Selon divers juristes, la Cour de cassation pourrait siéger en audience unique, le temps de constater une « erreur matérielle » dans le prononcé du jugement du 15 novembre 2021 et renvoyer les trois prévenus devant leur juge naturel, la Cour constitutionnelle, là où tous vont être poussés à parler à haute et intelligible voix pour que la vérité toute nue éclate au grand jour. En l'espèce, la Constitution de la République est claire comme l’eau de roche.
«La Cour constitutionnelle est la juridiction pénale du Chef de l'État et du Premier ministre dans les cas et conditions prévus par la Constitution (art. 163)» ; « la Cour constitutionnelle est le juge pénal du Président de la République du Premier ministre pour des infractions politiques de haute trahison, d'outrage au Parlement, d'atteinte à l'honneur ou à la probité ainsi que pour les délits d'initié et pour les autres infractions de droit commun commises dans l'exercice ou à l'occasion de l'exercice de leurs fonctions.

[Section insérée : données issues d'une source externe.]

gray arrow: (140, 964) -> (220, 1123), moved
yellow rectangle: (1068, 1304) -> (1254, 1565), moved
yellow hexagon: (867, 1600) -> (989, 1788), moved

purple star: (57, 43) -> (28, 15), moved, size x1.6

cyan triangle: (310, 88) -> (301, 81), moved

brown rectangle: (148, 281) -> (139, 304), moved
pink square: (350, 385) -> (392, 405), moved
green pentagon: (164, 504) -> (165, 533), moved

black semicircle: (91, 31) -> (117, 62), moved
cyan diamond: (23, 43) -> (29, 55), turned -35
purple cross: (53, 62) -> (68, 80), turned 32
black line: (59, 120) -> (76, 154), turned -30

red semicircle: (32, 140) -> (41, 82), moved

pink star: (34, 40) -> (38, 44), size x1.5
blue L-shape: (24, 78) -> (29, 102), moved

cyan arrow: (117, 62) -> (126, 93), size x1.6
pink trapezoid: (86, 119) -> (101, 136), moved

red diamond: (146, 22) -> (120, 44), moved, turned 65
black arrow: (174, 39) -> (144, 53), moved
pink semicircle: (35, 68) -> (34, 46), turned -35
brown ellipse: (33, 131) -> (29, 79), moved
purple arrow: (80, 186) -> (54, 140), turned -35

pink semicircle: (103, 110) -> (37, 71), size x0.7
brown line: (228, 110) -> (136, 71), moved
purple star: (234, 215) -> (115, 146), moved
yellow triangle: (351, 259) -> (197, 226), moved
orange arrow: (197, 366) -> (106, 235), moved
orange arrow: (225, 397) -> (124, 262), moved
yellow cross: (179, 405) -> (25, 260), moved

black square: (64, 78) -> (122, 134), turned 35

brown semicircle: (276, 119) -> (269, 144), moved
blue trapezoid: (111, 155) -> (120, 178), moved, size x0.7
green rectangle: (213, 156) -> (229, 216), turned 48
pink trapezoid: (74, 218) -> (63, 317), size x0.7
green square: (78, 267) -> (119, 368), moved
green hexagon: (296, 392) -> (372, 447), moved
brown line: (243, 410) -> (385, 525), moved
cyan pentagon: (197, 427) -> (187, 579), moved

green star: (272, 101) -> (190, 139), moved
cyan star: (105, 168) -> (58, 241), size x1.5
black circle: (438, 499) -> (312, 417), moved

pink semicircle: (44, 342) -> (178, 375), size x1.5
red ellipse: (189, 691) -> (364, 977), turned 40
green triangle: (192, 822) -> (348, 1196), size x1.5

Elle est également compétente pour juger leurs co-auteurs et complices» (art. 164).Par quel miracle la composition du juge Dieudonné Kaluba Dibwa suivit l'incompétence défendue par les avocats de Matata conduits par Me Raphaël Nyabirungu Mwene Songa, un professeur d'Université certes mais d'abord défenseur de son client ?
Alors que la Constitution est aussi claire, comment, même moralement, face à des accusations présentées par l’Inspection Générale des Finances, dont unanimement tous reconnaissent la technicité et la compétence, imaginer rendre libre un homme sur qui pèse autant de suspicions ?
Qu’il ait volé des fonds publics ou quelconques, qu'il ait ôté la vie à une personne, qu'il ait commis un délit quelconque, aucun juge au Congo ne serait fondé de juger Matata parce que trop fortuné et trop puissant ? Existe-t-il un juriste en capacité de défendre cette thèse ?
ALUNGA MBUWA.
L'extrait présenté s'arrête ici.